Ao se instituir um imposto, além de se ter a preocupação de, na eleição do fato gerador, observar um dos índices da capacidade contributiva, tais como renda, patrimônio, consumo, faz-se necessário que a tributação se verifique quando, de fato, tais índices se concretizam, ou seja, a renda esteja disponível para o sujeito passivo, o patrimônio seja dele e o consumo tenha sido realizado.

Por exemplo, não se tributa a renda pelo imposto de renda pelo simples fato de haver previsão legal. Deve antes o contribuinte dela dispor nos termos do art. 43 do CTN, sob pena de se estar criando uma ficção de renda, o que violaria o principio da capacidade contributiva, justamente por não observar o requisito da efetividade.

O STF já foi instado a se manifestar sobre esse tema e impediu a tributação com base em ficção jurídica no julgamento do RE 172. 058/SC dizendo que era inconstitucional o recolhimento do imposto de renda do acionista na fonte.

Deve o STF garantir a máxima efetividade do principio da capacidade contributiva, pois é direito fundamental, impedindo a tributação com base em tributação ficta, sem considerar a efetiva disponibilização dos lucros, seja jurídica ou econômica.

d) O manejo da técnica da progressividade a favor da capacidade contributiva:

O STF sempre foi contrário à utilização da progressividade como forma de aplicar o principio da capacidade contributiva.

Normalmente essa discussão era levada até o órgão julgador no que tangia a aplicação de alíquotas progressivas do IPTU. Inclusive há uma súmula que trata do assunto, qual seja, o enunciado 668.

Entretanto essa discussão foi superada, em partes, após o advento da EC n. 29/2000, mas a impossibilidade de aplicação da progressividade com base na capacidade contributiva continuava valendo como orientação a ser aplicada em diversos tributos. Tal vedação se aplicava aos impostos e às contribuições.

Foi com o julgamento do RE 573/675 (COSIP – contribuição para a iluminação pública) de 2009 que houve uma mudança na jurisprudência da Corte Suprema.

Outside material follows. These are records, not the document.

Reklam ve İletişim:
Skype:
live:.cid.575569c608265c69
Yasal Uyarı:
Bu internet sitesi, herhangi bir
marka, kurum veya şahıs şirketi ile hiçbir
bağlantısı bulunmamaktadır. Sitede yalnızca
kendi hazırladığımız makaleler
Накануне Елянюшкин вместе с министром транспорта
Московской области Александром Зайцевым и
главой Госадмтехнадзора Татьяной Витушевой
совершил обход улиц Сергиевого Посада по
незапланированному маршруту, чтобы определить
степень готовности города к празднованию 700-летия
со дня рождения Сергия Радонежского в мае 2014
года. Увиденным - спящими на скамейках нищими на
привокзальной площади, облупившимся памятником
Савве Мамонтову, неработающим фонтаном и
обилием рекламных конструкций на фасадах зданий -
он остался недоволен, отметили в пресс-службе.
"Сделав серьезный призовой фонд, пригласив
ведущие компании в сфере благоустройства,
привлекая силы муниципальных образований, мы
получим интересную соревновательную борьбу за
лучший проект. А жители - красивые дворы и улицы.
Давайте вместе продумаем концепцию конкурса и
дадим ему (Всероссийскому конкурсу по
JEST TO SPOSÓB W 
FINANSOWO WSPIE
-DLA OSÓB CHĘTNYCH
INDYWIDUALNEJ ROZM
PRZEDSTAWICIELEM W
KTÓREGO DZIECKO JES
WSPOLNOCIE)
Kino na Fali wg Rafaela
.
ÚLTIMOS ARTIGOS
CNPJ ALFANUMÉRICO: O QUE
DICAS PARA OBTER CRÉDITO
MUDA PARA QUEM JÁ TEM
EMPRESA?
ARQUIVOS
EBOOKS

Entendeu-se que poderia ter alíquotas progressivas como forma de se observar o principio da capacidade contributiva.

Pode-se afirmar que essa mudança de pensamentos na jurisprudência do STF é um divisor de águas, pois o Supremo estaria dando, de fato, maior efetividade ao principio da capacidade contributiva adotando a técnica da progressividade.

Essas decisões, em especial essa última, são importantes pois indicam uma tendência do Tribunal Constitucional de atribuir maior efetividade a um principio constitucional de importante valia no Direito Tributário atual, a fim de torná-lo mais justo e equilibrado.

 

REFERÊNCIAS BIBLIOGRÁFICAS

DUTRA, Micaela Dominguez. A Capacidade Contributiva sob o Enfoque do Supremo Tribunal Federal.



[1] Discente do 5º ano do curso de Direito das Faculdades Integradas “Antonio Eufrásio de Toledo” de Presidente Prudente. [email protected]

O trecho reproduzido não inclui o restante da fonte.